I suspect BP took shortcuts on this oil-drilling rig, causing the blowout that resulted in the oil gushing from the broken pipe under the water. That means BP let profit drive its decisions and neglected one or more of its constituencies. It also means that the government didn’t do its job in inspecting these rigs and insuring they are operating safely. We have seen a very similar situation with the recent coal mine disaster in West Virginia.

Knowing underwater oil drilling is tricky, dangerous, and carries the risk of an environmental disaster, one has to ask, Why wouldn’t oil companies draw up contingency plans to deal with such an event? BP seemed not to know what to do. Why wouldn’t companies develop technologies to contain such oil leakages if they should occur? It seems now BP is making it up as it goes along rather than being adequately prepared for such an event, unlikely as they may have thought it would be. Because BP didn’t prepare and probably didn’t care, innocent people along the coast are losing their livelihoods and tremendous damage is being done to the coastline.

Not having plans, not being prepared, and assuming the best rather than the worst do have costs. BP will pay dearly, as it should, but so will a lot of innocent people. I hope both this oil disaster and the West Virginia mine tragedy will wake up companies and the government. While I hate more government intrusion, it is obvious companies can’t police themselves and can’t be trusted to do the right thing. Look at all the violations that coal mining company had, and now those innocent miners are dead because the company didn’t care. Not only must the government have more rigorous inspections, but there must be enforcement.

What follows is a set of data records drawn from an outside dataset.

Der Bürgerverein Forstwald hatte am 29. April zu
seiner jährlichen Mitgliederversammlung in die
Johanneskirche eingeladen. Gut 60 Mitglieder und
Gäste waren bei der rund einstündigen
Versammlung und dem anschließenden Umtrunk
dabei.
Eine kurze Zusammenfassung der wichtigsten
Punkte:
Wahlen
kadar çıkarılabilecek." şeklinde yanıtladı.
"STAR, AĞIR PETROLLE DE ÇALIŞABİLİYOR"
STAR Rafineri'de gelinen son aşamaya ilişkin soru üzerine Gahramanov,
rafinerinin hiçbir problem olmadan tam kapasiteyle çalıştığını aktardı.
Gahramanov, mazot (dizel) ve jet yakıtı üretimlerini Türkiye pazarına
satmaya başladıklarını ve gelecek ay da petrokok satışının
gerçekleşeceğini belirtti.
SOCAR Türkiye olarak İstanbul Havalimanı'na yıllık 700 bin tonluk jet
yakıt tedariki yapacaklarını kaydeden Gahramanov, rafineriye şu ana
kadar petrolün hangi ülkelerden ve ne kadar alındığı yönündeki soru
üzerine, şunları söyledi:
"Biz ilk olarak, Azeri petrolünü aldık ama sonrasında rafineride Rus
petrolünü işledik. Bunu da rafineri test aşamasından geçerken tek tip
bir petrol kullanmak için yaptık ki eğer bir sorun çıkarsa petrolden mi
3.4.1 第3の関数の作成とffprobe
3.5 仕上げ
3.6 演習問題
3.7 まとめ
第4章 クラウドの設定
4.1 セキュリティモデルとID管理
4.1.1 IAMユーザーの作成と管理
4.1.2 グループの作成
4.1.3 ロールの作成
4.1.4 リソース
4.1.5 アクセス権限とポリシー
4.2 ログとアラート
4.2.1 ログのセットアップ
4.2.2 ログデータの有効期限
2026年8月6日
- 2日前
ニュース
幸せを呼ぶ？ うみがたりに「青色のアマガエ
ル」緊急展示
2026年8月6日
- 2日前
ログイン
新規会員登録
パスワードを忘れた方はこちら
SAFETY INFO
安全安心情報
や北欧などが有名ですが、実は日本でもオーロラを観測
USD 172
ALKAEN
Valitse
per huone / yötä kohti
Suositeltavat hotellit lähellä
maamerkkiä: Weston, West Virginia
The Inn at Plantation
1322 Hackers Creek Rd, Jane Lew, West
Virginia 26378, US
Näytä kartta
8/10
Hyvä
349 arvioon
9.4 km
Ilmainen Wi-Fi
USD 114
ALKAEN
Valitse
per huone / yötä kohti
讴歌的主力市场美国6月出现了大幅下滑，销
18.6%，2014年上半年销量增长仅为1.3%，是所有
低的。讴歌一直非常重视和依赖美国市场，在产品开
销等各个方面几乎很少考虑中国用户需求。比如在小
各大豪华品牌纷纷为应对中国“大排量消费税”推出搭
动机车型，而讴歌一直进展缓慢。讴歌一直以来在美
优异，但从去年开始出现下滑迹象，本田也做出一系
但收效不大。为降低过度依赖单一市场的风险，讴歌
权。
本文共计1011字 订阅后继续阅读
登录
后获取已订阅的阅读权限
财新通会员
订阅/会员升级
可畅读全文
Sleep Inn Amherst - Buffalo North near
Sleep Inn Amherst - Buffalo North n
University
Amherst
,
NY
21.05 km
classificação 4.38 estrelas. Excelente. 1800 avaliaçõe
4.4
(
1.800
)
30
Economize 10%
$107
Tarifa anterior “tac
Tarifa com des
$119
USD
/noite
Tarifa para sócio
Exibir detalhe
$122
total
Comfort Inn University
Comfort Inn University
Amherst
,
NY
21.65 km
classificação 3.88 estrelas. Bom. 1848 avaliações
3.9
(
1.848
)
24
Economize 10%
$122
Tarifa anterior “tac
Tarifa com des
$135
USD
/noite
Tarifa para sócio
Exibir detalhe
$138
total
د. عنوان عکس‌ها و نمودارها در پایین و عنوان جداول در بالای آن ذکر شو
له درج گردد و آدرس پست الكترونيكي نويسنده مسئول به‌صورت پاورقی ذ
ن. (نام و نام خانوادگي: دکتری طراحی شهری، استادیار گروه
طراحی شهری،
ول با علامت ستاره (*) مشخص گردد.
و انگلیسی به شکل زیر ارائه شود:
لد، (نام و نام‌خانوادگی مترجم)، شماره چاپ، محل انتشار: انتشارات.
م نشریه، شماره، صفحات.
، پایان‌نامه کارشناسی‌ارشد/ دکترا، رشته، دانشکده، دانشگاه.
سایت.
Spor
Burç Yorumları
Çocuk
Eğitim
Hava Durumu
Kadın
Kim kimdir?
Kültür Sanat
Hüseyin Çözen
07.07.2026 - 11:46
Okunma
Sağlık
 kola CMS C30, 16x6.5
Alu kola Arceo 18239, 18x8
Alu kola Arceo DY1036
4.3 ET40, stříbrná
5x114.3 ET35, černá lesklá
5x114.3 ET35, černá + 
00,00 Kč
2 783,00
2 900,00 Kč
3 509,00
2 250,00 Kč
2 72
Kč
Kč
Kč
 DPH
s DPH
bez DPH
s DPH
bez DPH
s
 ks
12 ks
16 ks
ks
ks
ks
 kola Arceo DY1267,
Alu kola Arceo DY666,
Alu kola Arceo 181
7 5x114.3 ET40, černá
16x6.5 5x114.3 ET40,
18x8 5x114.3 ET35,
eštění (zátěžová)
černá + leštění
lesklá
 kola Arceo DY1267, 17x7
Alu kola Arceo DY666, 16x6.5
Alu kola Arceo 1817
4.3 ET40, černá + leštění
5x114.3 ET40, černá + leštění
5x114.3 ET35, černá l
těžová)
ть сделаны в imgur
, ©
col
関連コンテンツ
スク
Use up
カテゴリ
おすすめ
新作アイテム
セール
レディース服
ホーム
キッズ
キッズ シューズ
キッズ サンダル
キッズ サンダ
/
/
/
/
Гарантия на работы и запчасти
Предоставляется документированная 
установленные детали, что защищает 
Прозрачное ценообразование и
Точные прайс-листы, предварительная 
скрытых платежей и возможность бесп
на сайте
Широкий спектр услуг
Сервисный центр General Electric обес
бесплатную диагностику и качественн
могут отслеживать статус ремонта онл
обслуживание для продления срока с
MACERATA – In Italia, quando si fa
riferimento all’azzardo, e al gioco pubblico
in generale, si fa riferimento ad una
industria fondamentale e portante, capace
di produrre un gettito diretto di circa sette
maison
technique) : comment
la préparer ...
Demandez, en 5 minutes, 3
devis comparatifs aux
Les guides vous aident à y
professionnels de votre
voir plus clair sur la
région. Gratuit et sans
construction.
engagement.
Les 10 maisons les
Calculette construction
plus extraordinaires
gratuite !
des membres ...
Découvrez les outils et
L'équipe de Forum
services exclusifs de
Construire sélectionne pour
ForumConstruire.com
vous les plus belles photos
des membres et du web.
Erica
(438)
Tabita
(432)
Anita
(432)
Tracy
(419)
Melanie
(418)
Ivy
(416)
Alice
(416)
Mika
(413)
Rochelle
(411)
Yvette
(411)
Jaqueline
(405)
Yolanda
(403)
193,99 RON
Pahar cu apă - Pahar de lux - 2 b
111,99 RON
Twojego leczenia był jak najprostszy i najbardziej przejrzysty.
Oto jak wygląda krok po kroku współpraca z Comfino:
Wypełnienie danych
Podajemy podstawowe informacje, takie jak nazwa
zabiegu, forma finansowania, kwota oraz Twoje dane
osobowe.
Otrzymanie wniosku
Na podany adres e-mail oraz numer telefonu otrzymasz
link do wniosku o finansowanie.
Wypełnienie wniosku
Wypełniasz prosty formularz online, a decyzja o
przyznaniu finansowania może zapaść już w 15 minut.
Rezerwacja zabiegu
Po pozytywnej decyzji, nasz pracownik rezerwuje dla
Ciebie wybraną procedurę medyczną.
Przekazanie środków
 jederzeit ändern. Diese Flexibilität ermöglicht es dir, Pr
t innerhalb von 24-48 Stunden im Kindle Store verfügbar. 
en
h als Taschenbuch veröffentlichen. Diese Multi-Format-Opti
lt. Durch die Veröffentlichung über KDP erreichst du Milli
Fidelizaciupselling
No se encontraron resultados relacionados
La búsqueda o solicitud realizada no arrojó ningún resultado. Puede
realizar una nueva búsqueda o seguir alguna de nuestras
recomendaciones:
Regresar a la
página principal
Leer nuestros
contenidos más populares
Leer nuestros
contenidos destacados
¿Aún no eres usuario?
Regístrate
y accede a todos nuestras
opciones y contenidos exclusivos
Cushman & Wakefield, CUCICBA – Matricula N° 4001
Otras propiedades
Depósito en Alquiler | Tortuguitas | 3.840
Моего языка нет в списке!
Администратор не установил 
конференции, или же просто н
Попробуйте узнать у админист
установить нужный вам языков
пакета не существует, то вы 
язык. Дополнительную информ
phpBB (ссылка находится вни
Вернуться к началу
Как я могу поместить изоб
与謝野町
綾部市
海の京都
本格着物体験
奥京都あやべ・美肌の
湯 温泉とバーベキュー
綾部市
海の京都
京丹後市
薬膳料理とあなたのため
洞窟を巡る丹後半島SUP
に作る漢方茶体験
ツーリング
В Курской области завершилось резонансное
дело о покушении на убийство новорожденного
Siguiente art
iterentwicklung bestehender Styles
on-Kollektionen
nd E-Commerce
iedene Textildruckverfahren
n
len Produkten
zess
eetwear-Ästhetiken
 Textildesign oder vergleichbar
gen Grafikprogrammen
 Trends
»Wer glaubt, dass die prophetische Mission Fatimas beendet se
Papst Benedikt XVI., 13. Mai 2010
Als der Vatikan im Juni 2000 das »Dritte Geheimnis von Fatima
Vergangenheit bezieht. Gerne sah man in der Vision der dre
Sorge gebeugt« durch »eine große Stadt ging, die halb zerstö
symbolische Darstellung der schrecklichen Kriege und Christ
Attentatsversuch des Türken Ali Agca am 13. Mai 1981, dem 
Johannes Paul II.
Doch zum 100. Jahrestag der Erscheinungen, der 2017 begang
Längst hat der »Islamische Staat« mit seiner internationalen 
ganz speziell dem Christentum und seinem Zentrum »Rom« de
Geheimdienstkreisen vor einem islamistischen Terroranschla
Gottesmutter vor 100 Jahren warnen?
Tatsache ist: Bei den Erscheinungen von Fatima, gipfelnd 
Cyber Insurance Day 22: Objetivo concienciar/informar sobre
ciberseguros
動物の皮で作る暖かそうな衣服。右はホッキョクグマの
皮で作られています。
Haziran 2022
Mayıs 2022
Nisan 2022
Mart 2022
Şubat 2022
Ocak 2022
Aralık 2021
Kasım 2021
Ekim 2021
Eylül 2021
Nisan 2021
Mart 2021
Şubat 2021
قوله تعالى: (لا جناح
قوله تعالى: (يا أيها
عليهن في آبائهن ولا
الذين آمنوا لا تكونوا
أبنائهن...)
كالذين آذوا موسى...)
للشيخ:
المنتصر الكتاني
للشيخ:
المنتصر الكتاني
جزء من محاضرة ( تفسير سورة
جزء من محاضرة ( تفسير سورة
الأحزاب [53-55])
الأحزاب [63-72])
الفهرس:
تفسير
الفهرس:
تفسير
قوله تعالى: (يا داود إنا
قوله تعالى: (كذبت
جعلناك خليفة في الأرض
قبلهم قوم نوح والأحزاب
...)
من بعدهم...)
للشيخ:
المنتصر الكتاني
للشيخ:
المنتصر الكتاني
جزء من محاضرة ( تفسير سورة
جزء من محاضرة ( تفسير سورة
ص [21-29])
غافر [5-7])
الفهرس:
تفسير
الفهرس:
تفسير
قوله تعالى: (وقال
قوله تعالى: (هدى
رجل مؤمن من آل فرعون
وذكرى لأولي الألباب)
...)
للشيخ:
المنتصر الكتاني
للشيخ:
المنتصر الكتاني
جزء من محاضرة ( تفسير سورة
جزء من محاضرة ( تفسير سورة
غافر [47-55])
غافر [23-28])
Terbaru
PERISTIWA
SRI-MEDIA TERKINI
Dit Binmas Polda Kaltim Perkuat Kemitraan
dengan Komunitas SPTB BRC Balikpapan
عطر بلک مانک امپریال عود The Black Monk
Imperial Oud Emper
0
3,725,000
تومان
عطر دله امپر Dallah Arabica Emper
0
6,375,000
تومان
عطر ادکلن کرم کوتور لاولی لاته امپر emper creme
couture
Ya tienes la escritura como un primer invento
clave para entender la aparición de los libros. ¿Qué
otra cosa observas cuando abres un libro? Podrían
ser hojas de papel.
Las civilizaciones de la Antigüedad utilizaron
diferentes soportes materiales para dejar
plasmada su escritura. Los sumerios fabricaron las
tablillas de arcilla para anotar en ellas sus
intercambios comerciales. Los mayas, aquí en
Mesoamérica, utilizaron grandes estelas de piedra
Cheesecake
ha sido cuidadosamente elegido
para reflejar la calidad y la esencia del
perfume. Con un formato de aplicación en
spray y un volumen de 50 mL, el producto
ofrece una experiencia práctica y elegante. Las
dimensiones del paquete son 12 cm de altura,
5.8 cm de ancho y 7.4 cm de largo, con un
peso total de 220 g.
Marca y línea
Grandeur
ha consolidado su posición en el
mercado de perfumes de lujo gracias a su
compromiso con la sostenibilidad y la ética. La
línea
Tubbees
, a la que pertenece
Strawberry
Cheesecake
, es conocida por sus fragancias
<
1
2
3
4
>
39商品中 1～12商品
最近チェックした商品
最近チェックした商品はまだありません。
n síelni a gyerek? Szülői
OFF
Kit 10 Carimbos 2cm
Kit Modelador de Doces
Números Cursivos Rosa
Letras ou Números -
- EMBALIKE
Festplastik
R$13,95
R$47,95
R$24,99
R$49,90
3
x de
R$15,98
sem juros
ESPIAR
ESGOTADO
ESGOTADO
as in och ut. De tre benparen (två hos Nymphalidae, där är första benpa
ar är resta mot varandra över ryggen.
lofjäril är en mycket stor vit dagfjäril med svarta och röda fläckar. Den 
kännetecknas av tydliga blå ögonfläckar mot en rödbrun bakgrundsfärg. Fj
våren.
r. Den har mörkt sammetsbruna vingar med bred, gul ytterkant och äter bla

Lastly, we in the United States have abandoned God and have made technology and science our god. Well look what technology has done for us recently. It failed on the oil rig that exploded, and it hasn’t come up with a quick way to stop the oil. Technology didn’t prevent the mine explosion and keep those miners from dying. Let me suggest that we start worshipping God again and not the false gods of science and technology. Science and technology are useful but we must always keep them in the proper perspective. They aren’t perfect, but God is. You may ask why God allows such tragedies, but that’s a different topic. We can’t blame God for man-made disasters, or natural disasters made much worse by human foolishness, greed, or sin.